Eliot, carola que era, morria de admiração pelos poetas místicos, contemplativos, e achava Dante maior do que Shakespeare. Eram os dois maiores, sem dúvida, mas Dante refletia uma época de profunda e aceita religiosidade, enquanto Shakespeare, ao contrário, descreve tempos em que a fé já não ardia firme, o cristianismo se rachara para sempre, e o homem mergulhava na dúvida total do monólogo de Hamlet. Acontece que o mundo foi se afastando da paz dantesca, mergulhando cada vez mais em todas as dúvidas shakespearianas e chegou afinal a uma época como a nossa, do pesadelo "Laranja Mecânica".
Dante pertence hoje aos eruditos. Shakespeare não sai nem dos palcos brasileiros. Não satisfeito de jamais deixar em paz a literatura inglesa, ele invade e perturba todas as outras. Não sai de cena no mundo inteiro. Dele só se pode dizer o que disse ele de Cleópatra: "O passar do tempo não a faz murchar, nem o constante uso descolore sua variedade infinita".
É ainda ele, Shakespeare, que acaba com esta digressão interminável. Chego, por meio dele, à "Literatura Inglesa".
Nesse livro de "aulas", Burgess, professor disciplinado, dá a Shakespeare lugar digno, mas, diríamos à primeira vista, comedido. Só que ele encerra seu trecho sobre Shakespeare citando Alexandre Dumas, imaginem. Sabe o que diz Dumas? O seguinte: "Depois de Deus, foi Shakespeare quem mais criou".
E chego afinal ao livro "A Literatura Inglesa", de Anthony Burgess, que em boa hora a Ática publica no Brasil.
Foi dado como aulas em 1958 e revisto como livro em 1974. Mas é não só vigorosamente informativo e culto, como brilhante de estilo. O boêmio sem dinheiro que Burgess foi quase que a vida inteira tinha uma consciência artística e profissional sem jaça.

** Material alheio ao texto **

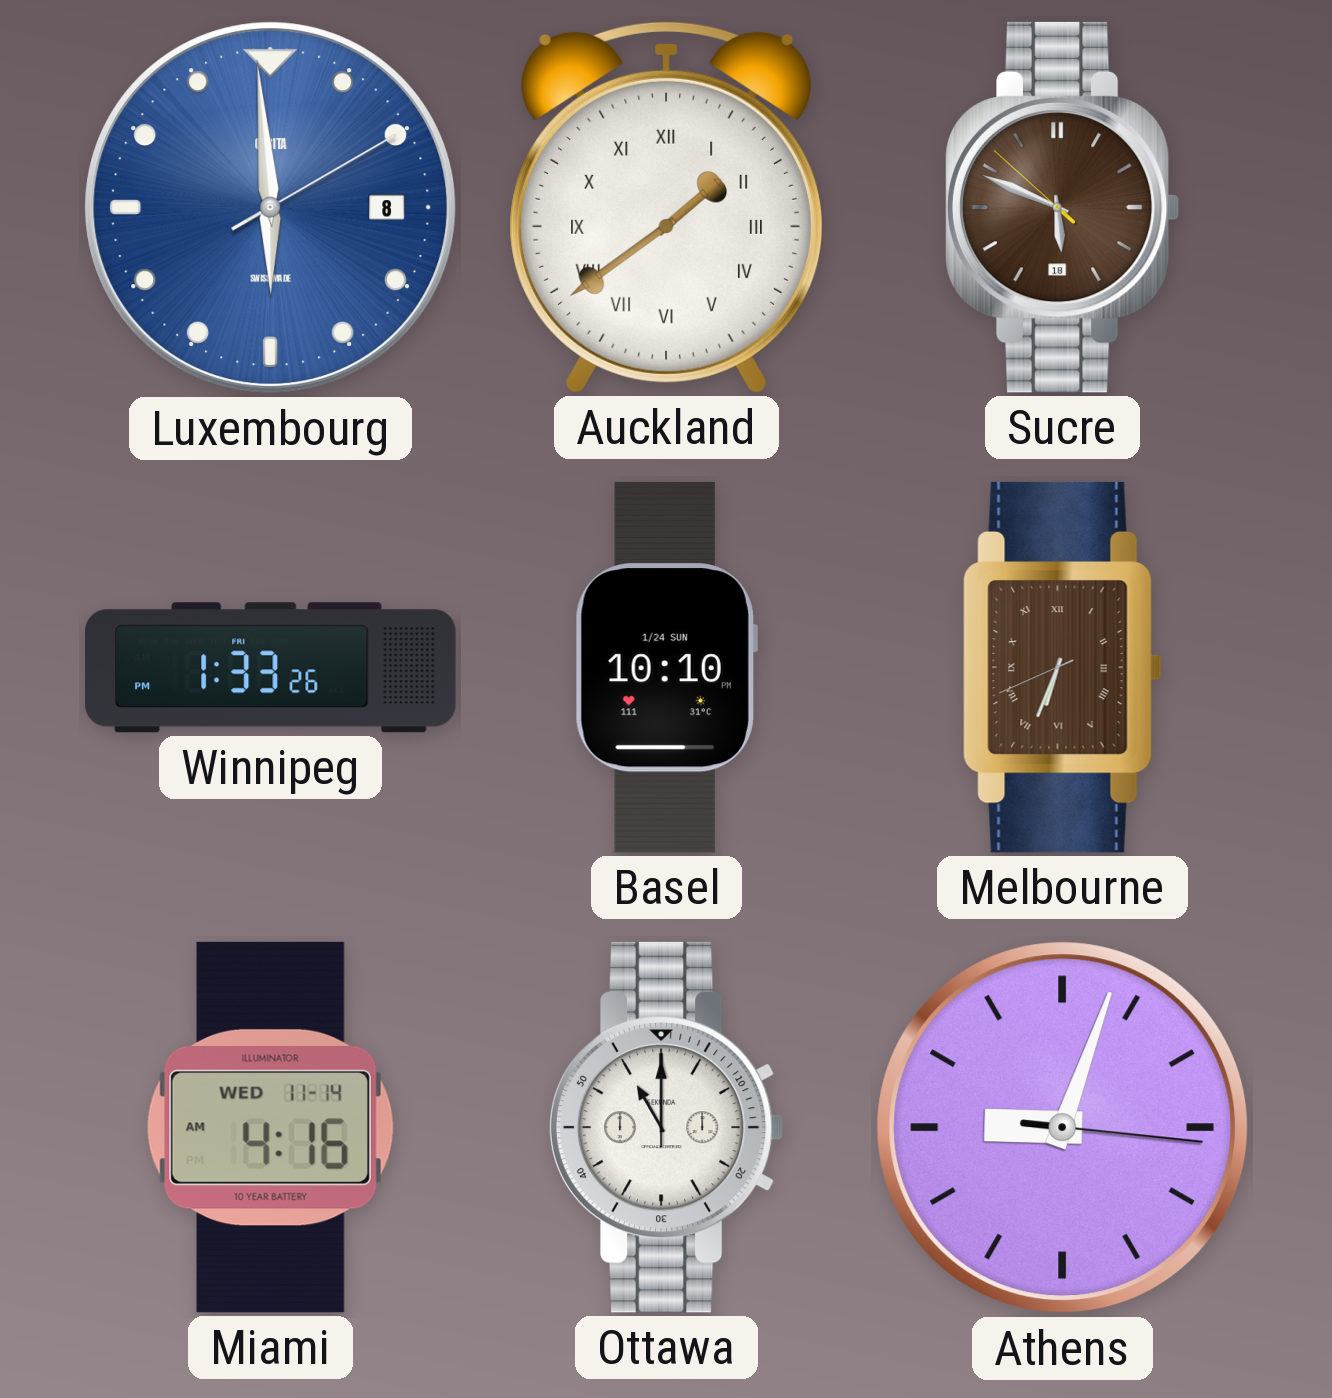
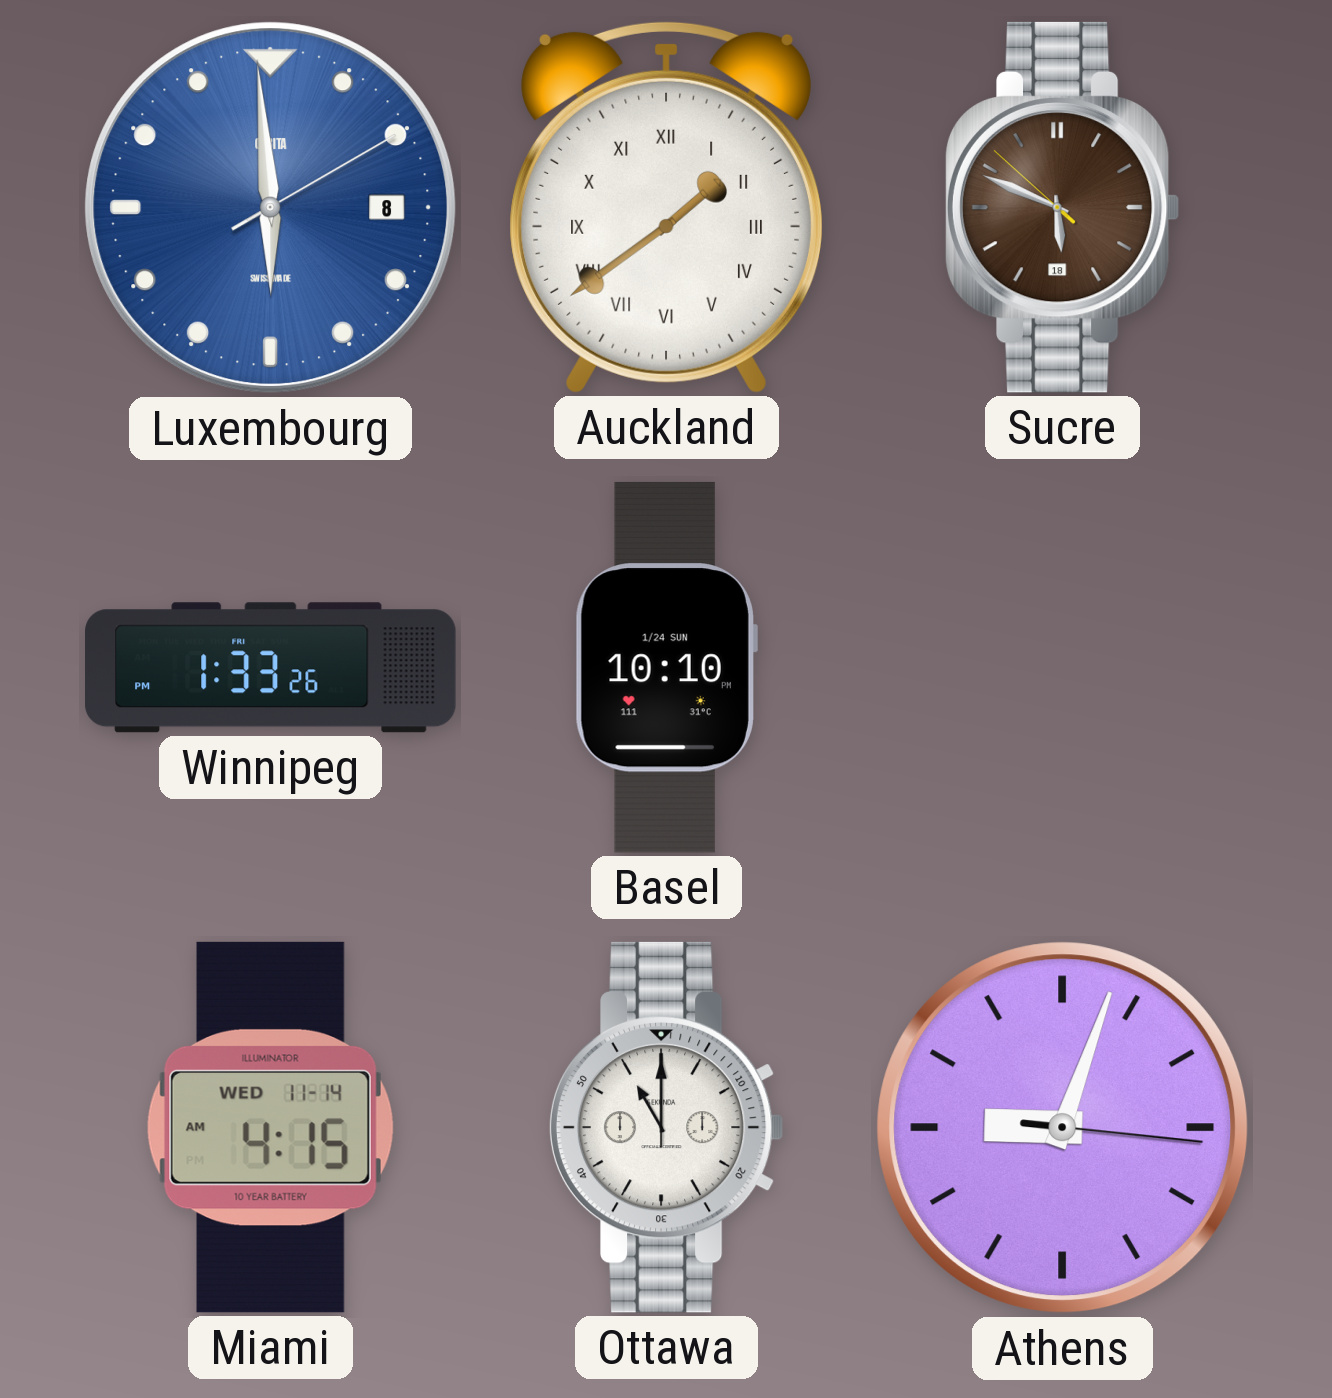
Melbourne: 6:33 -> none
Miami: 4:16 -> 4:15
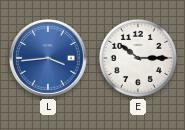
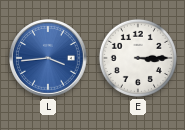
E: 10:15 -> 3:15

"A Literatura Inglesa" é puro "plaisir du texte", dá uma visão quase científica do fenômeno histórico-literário e se encerra com excelente quadro cronológico que mostra como literatura e história são espelhos vivos, que se refletem e se completam. Duvido que alguém, lendo um volume de história da Inglaterra, não leve um choque ao ler pela primeira vez o nome de Ricardo 3º. Shakespeare não deixa.
É claro que os quadros de Burgess só mencionam o primeiro Amis, Kingsley, e não seu filho, Martin Amis, que é quem escreve os romances agora. Mas não só o estilo de Burgess e seu amor pela literatura compensam o que lhe falta em atualidade, como se pode, com tranquilidade, afirmar que não houve, do fim do seu livro para cá, nenhuma alteração ou novidade fundamental na literatura que é a maior entre todas.
Sobretudo, ai de nós, não mais pintou, nem jamais pintará, outro William Shakespeare.